Rep. Bennie Thompson, D-Miss., chairman of the House Homeland Security Committee, suggested on Nov. 14 that Congress and the Trump administration could get more done to improve Federal cybersecurity if more agencies critical to that effort were headed by Senate-confirmed secretaries, rather than acting secretaries.
Speaking at an event organized by Georgetown University, Rep. Thompson spoke about congressional efforts to promote better Federal supply chain security, and called that topic a “work in progress” in his committee. Key to that effort is figuring out a way to “bridge liability concerns” connected with private sector firms sharing with the government information about supply chain problems, he said.
What would help the legislative work, Rep. Thompson said, is “demonstrated support from the White House.” The congressman said that support is difficult to get when the “top spot” in White House cybersecurity policy – the cybersecurity coordinator position that has remained empty since 2018 – remains unfilled.
In addition, “the many acting secretaries” of Federal agencies also hampers legislative efforts, Rep. Thompson asserted. In particular, the lack of a Senate confirmed Homeland Security secretary “does not set a good tone with Congress,” he said.
“We need the continuity, the stability of permanent people…with the gravitas to get things done,” he said. Permanent, rather than acting, agency heads “will help provide the stability and security that we need,” he said.
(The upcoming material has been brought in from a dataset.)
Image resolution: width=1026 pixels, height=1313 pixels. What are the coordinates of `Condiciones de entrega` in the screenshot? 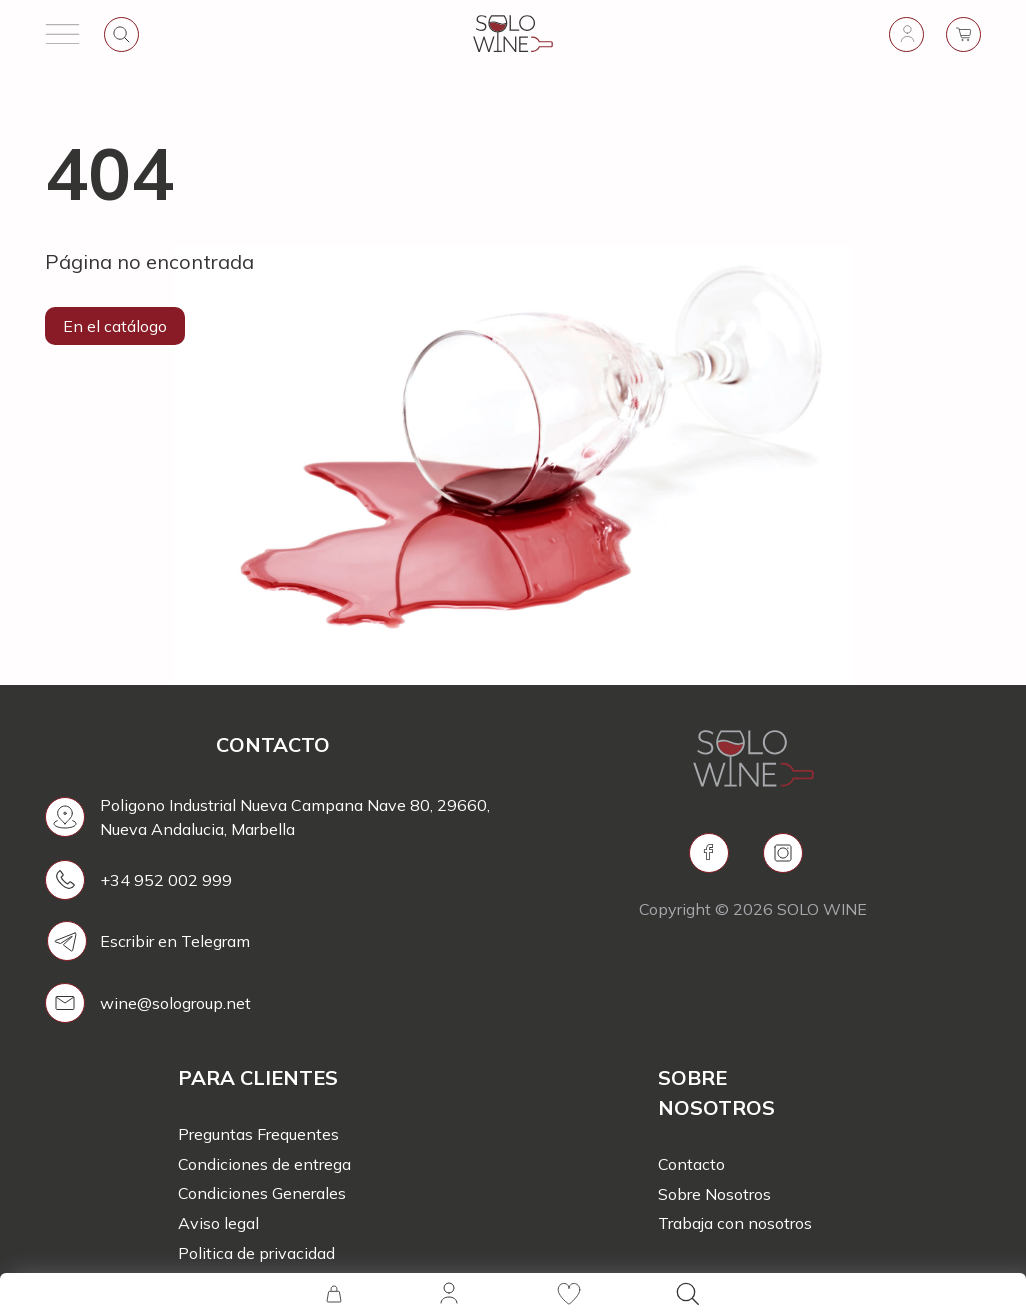 It's located at (264, 1164).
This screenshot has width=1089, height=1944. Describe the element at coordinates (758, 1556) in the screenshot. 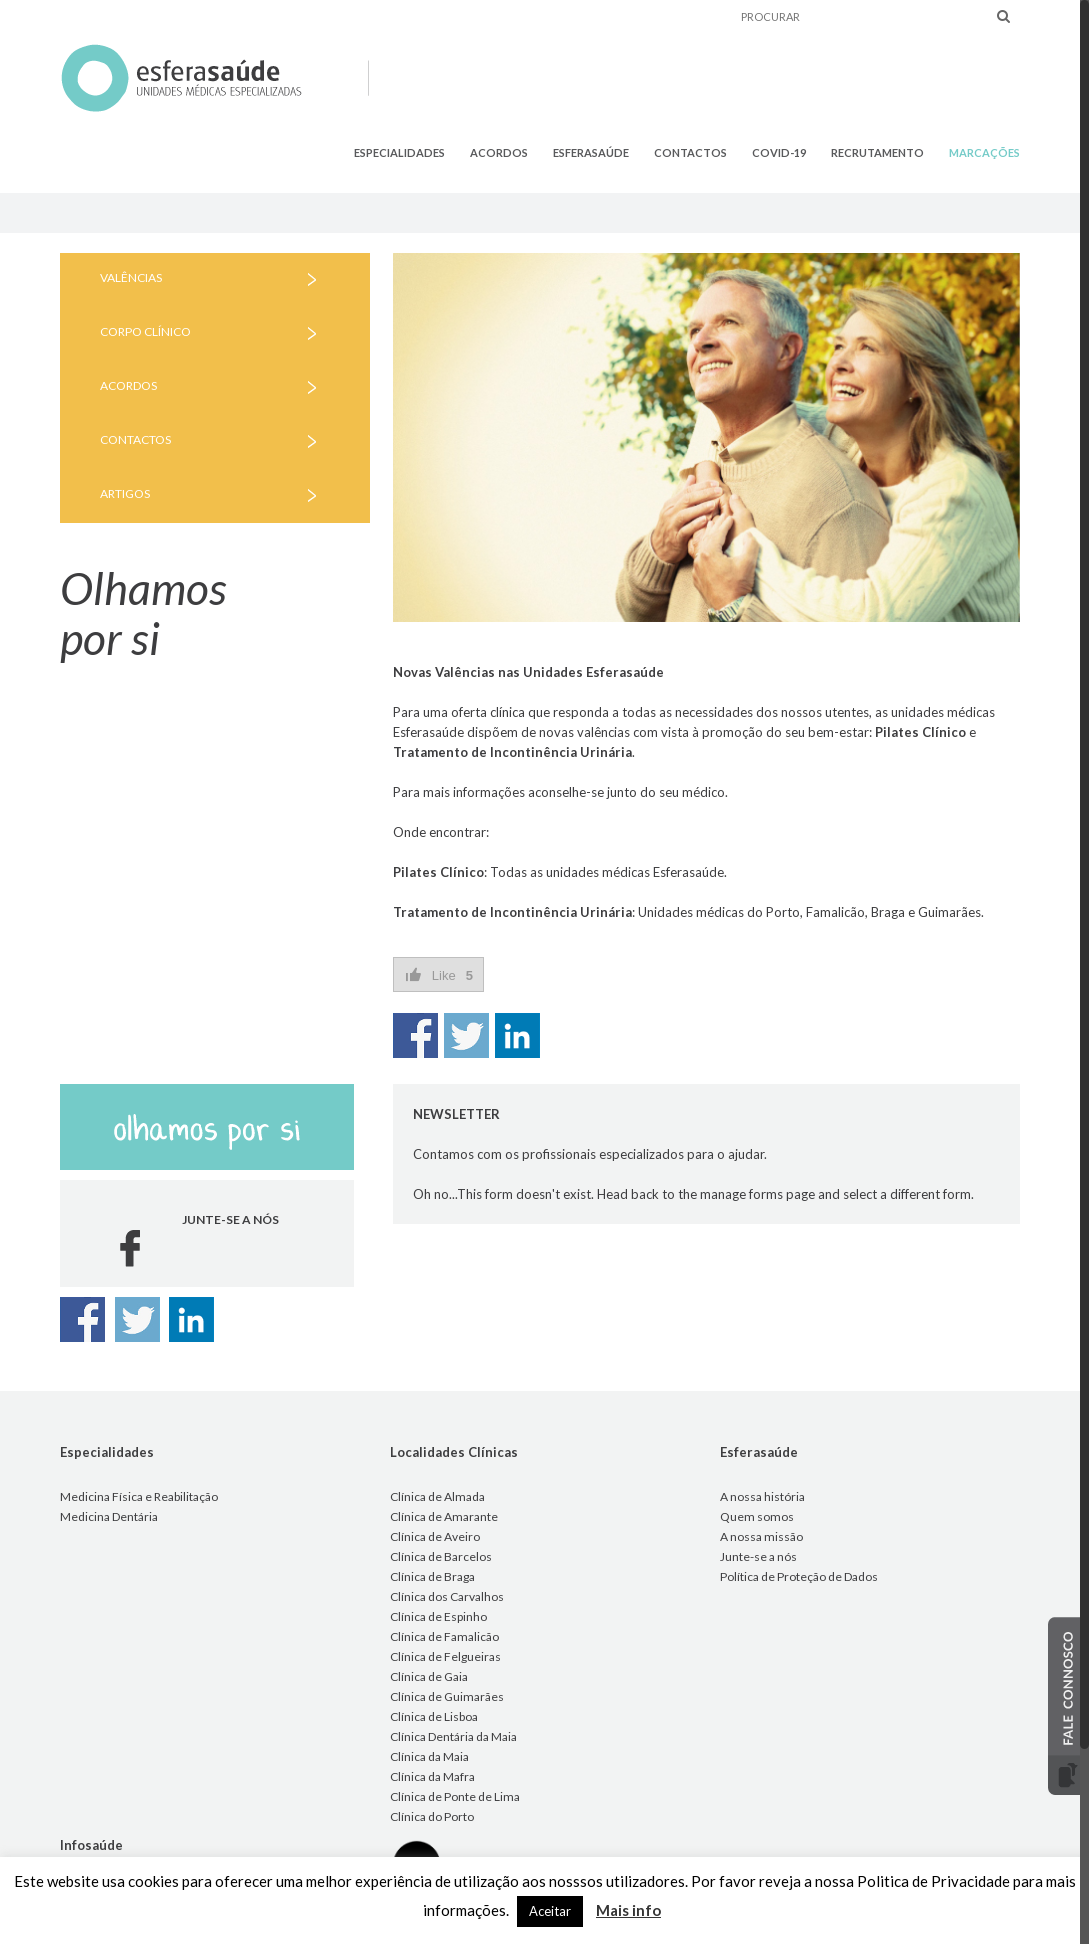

Discussing election security issues, Rep. Thompson said that Federal funding to states to improve voting system security has been an “effective” measure. “There’s nothing like dangling resources in front of state and locals [governments] to get their attention,” he said.
But a more enduring problem, he said, is the scarcity of cybersecurity talent available to state and local governments, which increases their reliance on election system vendors. “Vendors are good, but at the end of the day, they will sell you what they have,” he said.